WHAT IS NEEDED:
Each line below needs to be returned exactly. Skip any picture.
EXERCISE MATERIALS below:
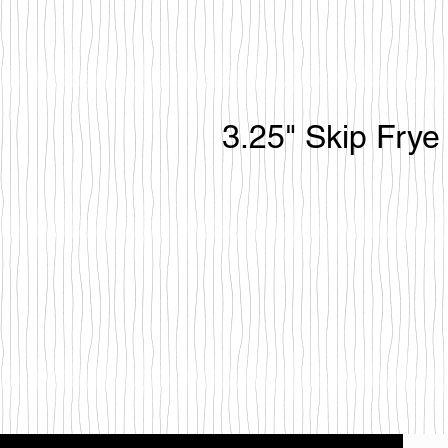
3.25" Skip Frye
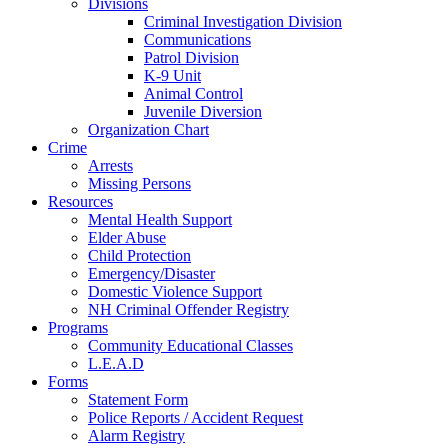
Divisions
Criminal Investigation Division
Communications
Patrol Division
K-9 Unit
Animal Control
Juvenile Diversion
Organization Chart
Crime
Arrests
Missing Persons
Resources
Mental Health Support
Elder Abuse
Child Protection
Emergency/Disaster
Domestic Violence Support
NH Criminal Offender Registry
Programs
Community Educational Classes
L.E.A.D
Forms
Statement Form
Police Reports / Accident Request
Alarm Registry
End of EXERCISE MATERIALS.
PROBLEM SOLUTION:
3.25" Skip Frye
Divisions
Criminal Investigation Division
Communications
Patrol Division
K-9 Unit
Animal Control
Juvenile Diversion
Organization Chart
Crime
Arrests
Missing Persons
Resources
Mental Health Support
Elder Abuse
Child Protection
Emergency/Disaster
Domestic Violence Support
NH Criminal Offender Registry
Programs
Community Educational Classes
L.E.A.D
Forms
Statement Form
Police Reports / Accident Request
Alarm Registry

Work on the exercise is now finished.